Eu nada lhe respondi. Saí andando pelo corredor, desolado e nu. As paredes pareciam estreitar-se e lamentei que elas não esmagassem-me os ossos. A porta do quarto de Gustavo estava aberta. Olhei para a cama iluminada por um pálido luar e vi o corpo de Betina enlanguescido sobre o dele. Sua perna volumosa ondulava sobre o respirar entrecortado. Parecia estar tendo um sonho lindo e quase sorria como uma deusa saciada. Dentro da jarra d’água a dentadura de Gustavo enviava-me uma silenciosa gargalhada. No outro dia, com um pretexto qualquer, mudei-me para um pensionato e jurei não amar nunca mais. O tempo revelou-me ser esta jura mais um capricho de um menino mimado. Continuei por muitos anos procurando a minha “alma gêmea” e nunca a encontrando. Diógenes, o cínico, andava em plena luz do dia com uma vela na mão procurando por um homem. Compreensível era a sua ironia pois, enquanto um peixe é sempre um peixe, um pássaro, sempre um pássaro, o homem raramente é um homem. Felizmente para mim, “une femme c’est toujour une femme” e não perdi ainda a esperança.

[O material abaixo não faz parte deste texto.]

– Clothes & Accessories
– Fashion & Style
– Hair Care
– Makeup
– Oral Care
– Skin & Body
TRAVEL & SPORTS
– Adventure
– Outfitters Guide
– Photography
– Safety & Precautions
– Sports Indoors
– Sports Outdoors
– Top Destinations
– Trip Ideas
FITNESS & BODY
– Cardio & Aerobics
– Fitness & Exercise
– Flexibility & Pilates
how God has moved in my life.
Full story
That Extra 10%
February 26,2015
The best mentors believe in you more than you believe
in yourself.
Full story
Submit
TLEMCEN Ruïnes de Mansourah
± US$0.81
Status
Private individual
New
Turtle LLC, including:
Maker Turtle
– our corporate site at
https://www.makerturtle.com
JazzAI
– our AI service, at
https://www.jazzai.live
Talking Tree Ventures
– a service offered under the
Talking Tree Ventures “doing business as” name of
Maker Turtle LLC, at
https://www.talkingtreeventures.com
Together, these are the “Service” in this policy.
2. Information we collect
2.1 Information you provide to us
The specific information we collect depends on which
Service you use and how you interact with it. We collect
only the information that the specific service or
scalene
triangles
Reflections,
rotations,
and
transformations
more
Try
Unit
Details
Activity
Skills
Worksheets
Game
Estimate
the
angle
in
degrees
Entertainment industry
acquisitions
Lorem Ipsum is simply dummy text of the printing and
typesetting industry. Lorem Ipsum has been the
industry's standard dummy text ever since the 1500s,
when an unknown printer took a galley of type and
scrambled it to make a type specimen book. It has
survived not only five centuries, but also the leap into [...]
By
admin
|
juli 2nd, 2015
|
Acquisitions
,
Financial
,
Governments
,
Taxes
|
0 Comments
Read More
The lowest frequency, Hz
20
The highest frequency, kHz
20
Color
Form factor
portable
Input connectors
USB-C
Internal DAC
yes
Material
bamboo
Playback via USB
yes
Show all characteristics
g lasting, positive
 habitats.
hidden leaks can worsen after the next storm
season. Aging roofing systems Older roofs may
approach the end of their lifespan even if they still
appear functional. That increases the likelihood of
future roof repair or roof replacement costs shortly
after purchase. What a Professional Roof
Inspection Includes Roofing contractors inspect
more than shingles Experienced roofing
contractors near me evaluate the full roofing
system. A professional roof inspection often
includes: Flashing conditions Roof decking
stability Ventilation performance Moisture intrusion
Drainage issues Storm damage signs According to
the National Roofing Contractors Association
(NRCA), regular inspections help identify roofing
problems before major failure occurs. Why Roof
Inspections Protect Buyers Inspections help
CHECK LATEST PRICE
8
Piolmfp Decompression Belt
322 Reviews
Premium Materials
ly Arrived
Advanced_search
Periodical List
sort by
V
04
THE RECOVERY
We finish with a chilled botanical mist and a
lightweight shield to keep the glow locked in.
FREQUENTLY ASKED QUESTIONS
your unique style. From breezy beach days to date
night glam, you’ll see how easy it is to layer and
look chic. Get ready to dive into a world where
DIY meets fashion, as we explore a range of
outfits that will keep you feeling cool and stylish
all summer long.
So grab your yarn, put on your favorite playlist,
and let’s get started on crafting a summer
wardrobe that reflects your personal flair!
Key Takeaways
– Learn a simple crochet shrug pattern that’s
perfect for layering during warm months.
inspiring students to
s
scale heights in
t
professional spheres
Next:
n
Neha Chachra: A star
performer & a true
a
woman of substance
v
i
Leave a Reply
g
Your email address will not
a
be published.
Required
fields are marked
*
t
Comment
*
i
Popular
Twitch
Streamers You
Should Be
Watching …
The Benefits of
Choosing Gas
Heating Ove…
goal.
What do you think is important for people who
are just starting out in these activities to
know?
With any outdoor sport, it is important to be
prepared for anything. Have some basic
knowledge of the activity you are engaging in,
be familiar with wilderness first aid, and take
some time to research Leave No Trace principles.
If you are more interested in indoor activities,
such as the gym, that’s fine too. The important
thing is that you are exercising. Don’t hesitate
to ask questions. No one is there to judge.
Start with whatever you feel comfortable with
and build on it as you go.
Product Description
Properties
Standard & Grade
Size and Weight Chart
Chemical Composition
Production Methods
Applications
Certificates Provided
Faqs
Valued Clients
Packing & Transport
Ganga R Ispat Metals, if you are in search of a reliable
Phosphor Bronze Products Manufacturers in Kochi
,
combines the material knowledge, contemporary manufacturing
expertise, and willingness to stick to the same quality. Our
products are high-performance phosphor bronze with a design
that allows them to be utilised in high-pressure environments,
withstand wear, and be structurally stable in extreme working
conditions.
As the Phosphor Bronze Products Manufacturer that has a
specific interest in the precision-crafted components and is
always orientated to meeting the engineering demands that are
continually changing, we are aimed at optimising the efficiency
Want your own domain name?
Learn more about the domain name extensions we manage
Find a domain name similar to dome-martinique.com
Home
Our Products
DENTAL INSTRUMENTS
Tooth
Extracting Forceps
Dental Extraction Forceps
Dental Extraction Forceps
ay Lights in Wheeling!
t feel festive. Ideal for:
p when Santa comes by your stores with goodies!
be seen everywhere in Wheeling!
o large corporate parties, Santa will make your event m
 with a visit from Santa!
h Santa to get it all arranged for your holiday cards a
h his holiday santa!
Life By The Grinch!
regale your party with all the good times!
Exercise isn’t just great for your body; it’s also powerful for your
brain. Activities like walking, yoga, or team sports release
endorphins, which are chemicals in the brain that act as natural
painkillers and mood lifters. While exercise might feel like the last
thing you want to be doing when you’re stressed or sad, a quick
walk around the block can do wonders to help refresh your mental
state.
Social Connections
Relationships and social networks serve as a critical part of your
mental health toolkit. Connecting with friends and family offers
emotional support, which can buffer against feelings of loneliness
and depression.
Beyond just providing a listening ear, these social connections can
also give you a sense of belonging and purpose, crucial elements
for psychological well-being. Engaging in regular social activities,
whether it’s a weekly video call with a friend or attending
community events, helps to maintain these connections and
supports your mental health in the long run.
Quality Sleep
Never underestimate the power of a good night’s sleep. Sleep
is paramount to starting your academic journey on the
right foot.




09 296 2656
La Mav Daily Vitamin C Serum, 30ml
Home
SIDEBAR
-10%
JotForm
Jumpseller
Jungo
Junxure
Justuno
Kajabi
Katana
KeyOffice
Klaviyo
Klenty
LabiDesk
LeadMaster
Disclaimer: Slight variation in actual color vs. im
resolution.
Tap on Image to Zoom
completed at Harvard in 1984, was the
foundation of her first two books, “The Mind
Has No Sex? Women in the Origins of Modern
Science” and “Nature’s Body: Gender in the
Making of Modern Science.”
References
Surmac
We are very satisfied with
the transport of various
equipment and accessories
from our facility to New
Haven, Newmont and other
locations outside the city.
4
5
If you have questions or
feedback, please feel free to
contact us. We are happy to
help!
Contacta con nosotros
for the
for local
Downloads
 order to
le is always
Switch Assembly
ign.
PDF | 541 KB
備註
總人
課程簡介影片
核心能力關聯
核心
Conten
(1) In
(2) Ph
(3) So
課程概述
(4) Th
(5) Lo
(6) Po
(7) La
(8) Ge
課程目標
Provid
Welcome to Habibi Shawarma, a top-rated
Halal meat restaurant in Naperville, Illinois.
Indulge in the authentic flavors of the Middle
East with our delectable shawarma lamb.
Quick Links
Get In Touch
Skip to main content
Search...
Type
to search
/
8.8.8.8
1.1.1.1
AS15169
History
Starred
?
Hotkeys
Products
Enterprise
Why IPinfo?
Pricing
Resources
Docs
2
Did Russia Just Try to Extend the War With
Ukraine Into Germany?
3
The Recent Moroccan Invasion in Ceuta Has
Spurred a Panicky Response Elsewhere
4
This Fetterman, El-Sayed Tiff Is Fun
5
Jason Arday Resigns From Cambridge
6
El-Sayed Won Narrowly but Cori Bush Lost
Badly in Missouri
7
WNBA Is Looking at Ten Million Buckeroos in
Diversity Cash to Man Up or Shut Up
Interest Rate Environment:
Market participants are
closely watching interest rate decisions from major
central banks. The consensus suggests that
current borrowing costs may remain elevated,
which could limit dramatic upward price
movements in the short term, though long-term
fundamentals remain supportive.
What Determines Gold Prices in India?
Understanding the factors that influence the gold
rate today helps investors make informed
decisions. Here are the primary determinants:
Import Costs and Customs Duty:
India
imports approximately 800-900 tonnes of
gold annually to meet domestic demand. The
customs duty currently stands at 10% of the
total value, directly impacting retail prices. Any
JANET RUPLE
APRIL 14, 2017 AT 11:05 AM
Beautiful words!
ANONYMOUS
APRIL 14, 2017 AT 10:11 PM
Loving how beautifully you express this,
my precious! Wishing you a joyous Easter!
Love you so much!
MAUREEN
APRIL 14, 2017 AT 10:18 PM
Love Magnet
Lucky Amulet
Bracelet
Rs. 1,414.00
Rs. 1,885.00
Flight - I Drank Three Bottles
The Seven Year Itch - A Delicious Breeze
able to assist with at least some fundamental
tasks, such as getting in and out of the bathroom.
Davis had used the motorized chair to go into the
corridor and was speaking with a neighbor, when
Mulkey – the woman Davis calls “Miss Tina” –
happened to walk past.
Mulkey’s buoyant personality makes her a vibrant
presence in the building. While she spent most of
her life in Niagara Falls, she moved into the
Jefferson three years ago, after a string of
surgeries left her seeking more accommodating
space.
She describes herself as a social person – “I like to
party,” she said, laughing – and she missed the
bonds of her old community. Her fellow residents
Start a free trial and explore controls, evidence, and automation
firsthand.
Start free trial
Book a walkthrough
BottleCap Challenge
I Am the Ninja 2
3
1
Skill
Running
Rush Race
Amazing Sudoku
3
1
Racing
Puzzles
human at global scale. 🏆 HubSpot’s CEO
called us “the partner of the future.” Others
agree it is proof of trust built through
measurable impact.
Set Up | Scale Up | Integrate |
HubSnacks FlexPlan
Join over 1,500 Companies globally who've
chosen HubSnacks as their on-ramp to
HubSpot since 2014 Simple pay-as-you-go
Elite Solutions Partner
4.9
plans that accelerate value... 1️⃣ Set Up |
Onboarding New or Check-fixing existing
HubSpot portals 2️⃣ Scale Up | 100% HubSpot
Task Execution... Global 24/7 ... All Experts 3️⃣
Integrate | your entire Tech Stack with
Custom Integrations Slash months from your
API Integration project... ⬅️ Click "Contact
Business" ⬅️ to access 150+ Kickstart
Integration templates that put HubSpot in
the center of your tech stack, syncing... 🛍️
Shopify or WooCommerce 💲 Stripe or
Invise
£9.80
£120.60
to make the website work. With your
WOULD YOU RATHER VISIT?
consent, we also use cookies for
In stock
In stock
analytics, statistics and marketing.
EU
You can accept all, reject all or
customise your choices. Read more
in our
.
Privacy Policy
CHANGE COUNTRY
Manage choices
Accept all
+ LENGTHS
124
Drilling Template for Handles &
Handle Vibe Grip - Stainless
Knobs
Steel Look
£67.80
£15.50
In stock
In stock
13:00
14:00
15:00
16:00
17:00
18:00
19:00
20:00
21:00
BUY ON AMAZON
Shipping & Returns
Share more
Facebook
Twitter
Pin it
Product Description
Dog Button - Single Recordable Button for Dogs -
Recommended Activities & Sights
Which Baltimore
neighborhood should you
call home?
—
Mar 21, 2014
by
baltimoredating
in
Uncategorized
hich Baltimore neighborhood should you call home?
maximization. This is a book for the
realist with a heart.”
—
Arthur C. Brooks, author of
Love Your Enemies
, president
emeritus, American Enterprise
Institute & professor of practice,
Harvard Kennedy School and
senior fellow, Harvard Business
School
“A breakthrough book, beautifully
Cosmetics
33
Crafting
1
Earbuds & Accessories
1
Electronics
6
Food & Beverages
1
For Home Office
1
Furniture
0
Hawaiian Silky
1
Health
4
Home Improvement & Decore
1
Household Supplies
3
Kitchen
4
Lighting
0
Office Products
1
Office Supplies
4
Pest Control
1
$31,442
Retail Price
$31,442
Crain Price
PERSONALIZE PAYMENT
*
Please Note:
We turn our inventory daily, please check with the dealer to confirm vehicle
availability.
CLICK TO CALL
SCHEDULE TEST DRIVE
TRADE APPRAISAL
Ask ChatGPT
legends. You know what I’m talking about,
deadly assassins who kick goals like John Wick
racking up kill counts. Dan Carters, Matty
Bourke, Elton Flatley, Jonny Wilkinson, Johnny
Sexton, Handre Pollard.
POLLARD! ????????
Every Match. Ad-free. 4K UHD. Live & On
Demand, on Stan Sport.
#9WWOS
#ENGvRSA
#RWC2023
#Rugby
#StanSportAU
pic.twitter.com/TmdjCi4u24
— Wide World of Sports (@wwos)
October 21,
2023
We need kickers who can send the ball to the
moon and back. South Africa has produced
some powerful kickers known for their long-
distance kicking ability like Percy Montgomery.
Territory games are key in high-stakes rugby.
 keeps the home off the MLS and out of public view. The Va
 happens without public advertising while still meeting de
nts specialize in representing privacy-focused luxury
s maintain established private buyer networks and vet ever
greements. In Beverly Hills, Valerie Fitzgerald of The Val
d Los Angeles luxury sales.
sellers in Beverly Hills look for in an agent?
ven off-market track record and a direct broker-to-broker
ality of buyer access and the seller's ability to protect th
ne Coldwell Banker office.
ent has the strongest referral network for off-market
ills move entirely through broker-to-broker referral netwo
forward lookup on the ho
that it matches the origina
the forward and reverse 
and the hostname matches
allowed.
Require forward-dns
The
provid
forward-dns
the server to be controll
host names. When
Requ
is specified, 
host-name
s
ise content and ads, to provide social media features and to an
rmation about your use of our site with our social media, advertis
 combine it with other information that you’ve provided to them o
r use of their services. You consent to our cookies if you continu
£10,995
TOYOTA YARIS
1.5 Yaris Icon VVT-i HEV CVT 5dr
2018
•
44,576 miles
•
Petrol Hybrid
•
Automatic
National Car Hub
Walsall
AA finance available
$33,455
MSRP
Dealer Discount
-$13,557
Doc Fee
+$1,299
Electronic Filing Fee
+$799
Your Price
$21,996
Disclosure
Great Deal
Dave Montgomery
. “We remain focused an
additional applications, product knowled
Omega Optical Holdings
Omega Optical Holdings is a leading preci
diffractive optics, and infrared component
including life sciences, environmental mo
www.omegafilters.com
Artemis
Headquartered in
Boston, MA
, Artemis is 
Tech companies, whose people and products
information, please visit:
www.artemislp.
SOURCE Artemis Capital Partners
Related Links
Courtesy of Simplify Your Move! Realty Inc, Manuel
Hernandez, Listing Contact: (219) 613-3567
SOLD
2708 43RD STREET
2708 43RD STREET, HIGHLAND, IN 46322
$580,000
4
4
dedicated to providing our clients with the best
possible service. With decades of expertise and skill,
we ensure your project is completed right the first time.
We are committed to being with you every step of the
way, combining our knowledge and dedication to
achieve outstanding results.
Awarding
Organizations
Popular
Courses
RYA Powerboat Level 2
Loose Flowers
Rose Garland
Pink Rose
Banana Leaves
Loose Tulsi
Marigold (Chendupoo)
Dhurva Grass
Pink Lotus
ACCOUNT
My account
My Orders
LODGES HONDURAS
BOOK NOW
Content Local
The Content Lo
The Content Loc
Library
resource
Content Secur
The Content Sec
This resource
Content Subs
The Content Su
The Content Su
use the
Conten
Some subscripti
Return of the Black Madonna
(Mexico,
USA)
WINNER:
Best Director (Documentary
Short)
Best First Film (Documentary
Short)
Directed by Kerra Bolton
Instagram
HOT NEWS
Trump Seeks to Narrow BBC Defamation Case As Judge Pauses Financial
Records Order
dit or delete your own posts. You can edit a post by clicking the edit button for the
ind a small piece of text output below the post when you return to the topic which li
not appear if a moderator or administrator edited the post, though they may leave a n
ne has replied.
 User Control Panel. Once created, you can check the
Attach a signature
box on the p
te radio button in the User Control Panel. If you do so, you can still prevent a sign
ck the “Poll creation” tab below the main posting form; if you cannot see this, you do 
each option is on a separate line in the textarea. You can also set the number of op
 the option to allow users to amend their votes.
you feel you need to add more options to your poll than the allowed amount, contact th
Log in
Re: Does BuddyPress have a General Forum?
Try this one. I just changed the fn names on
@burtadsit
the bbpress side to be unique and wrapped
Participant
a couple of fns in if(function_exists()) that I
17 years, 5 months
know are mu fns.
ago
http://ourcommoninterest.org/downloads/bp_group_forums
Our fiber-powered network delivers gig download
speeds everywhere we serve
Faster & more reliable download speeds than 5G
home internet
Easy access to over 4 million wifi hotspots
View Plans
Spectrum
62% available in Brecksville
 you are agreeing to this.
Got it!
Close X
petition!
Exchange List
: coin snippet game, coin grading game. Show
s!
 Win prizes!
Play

Carrego nesta busca uma chama no peito, tão ardente que explicá-la como instinto não basta, é quase uma predestinação mas sobre ela nada direi para evitar superstições.
Diógenes fora abordado um dia por um sacerdote délfico - seita que
adorava Apolo, o deus vidente. Com a arrogância própria dos sacerdotes
ele perguntou-lhe:
- Diógenes, responda-me. De onde vem esta luz com a qual você espera encontrar um homem?
Sentindo a inspiração teológica desta questão, Diógenes apagou a chama com um sopro suave e respondeu:
- Se você me disser para onde ela foi, eu lhe direi de onde ela veio!